§ **Your task**
From the records below, copy out each line that has the word "phpBB".

** Opening Data for review block **

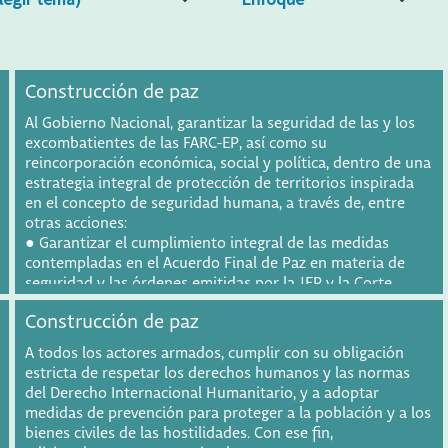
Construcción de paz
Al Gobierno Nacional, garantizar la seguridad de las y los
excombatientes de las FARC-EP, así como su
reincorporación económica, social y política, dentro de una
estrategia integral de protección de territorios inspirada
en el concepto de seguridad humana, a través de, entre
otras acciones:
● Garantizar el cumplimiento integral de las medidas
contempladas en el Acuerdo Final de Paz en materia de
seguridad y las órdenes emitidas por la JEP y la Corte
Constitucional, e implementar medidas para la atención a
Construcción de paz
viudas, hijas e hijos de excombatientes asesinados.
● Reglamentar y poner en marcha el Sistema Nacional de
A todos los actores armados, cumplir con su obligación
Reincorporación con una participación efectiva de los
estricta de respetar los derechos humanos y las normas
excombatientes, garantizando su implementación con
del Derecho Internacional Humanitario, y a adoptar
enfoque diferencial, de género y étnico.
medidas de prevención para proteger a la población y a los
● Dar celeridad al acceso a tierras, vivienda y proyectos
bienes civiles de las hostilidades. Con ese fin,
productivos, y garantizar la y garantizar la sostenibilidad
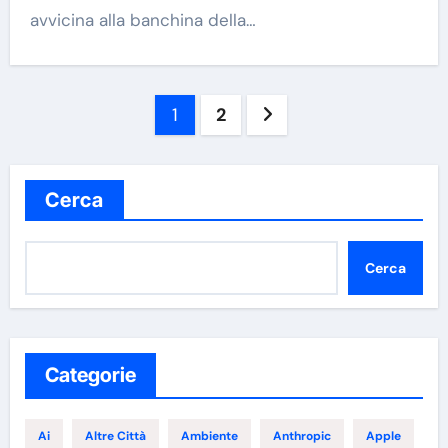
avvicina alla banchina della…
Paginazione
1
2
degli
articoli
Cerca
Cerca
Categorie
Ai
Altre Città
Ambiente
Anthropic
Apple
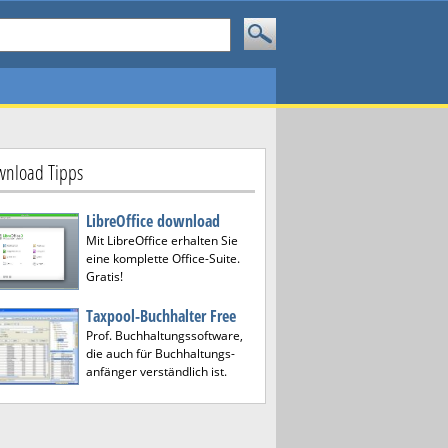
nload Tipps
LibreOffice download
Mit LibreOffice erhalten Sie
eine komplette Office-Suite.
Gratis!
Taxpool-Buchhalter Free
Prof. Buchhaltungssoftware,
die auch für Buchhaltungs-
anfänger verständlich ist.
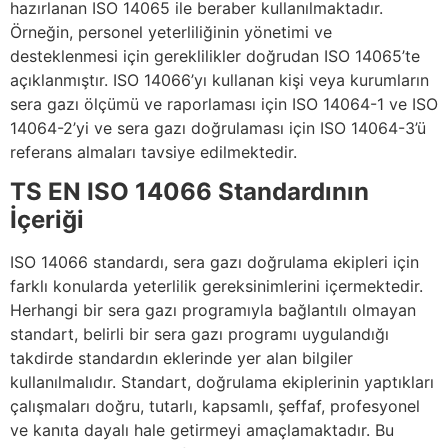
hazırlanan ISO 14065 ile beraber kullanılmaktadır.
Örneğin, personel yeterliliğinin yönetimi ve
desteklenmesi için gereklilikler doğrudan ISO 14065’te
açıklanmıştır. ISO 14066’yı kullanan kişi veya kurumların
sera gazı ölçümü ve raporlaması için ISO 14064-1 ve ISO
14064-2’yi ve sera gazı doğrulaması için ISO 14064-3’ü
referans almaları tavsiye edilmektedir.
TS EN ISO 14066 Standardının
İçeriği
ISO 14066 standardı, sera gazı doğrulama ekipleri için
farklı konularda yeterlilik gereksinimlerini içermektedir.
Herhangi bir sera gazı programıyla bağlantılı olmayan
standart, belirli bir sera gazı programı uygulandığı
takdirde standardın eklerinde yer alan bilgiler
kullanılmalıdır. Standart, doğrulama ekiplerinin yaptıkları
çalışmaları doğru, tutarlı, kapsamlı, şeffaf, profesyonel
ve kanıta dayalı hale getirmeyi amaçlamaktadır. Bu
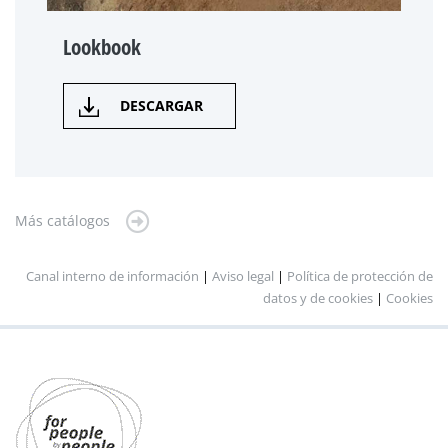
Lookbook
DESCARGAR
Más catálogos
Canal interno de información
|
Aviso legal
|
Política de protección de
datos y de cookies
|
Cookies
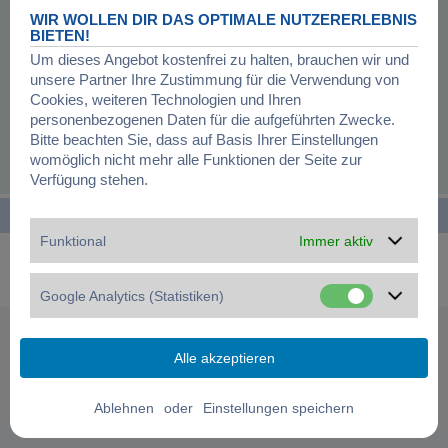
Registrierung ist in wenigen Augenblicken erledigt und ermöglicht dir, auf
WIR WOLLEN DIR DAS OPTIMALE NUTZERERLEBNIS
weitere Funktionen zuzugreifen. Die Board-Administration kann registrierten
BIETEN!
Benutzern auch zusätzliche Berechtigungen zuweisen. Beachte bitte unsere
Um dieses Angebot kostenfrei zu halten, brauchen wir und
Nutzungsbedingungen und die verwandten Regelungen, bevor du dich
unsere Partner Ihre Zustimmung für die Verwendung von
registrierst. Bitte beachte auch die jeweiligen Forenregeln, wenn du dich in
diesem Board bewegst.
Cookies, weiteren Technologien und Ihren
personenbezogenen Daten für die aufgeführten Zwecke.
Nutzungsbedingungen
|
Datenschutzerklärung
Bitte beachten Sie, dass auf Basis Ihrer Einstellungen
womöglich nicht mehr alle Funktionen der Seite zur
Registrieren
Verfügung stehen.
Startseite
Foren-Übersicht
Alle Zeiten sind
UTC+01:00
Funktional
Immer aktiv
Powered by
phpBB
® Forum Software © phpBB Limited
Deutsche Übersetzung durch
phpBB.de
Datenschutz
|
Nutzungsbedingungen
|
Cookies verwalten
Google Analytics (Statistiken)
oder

** Closing Data for review block **
** Opening Data for review block **

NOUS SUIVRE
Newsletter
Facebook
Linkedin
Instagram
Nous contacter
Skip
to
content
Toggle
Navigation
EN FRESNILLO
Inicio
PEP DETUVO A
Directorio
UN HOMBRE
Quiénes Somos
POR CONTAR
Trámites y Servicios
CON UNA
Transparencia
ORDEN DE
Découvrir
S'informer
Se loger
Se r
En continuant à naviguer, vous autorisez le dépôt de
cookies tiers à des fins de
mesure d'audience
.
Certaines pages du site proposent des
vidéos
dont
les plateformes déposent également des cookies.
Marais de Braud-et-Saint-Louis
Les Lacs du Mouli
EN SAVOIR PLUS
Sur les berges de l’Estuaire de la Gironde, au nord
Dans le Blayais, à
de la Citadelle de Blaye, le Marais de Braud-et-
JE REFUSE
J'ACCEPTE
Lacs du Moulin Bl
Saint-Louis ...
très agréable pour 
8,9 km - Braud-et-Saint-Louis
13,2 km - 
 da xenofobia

** Closing Data for review block **
** Opening Data for review block **

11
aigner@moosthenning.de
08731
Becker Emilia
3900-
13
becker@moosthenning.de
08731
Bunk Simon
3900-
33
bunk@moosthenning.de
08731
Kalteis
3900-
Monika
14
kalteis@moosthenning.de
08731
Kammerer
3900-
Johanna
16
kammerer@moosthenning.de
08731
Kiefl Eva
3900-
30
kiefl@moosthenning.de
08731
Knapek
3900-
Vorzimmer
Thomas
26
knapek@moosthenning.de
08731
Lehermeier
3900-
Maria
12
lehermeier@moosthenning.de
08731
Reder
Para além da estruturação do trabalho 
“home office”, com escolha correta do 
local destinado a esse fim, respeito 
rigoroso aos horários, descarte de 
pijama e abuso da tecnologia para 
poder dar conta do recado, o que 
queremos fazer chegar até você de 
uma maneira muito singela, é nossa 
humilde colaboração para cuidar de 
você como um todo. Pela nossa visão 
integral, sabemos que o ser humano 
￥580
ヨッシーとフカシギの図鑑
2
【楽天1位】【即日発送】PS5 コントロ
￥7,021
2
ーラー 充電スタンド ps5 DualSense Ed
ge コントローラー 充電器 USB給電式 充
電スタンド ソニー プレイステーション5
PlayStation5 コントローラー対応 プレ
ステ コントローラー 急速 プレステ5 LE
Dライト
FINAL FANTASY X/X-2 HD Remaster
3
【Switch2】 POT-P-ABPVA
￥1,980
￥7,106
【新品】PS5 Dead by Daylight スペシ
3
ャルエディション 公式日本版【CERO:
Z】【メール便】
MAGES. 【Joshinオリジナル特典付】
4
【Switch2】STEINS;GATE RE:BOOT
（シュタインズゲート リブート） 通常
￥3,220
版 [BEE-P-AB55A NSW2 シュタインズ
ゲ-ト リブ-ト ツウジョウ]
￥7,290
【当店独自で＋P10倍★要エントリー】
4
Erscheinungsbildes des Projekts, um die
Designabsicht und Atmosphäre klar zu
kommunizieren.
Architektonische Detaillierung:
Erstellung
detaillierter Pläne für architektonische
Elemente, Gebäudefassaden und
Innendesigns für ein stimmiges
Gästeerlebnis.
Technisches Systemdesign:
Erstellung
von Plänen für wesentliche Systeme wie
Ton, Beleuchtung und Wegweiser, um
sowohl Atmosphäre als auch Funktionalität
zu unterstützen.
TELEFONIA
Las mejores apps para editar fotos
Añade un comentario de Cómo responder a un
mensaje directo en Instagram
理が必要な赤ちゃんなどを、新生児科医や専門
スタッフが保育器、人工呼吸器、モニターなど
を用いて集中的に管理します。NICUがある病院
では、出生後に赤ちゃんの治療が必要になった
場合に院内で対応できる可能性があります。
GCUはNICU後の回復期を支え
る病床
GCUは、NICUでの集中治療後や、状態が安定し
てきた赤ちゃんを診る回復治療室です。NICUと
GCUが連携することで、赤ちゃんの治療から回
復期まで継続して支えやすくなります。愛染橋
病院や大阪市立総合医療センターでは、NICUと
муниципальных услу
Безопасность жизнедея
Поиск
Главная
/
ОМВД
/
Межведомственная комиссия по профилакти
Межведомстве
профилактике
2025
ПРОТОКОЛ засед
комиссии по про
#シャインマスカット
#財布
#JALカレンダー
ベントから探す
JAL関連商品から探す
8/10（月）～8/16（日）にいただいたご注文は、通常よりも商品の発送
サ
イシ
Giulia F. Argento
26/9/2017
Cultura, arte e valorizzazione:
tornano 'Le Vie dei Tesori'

** Closing Data for review block **

§ **Task answer**
phpBB
® Forum Software © phpBB Limited
phpBB.de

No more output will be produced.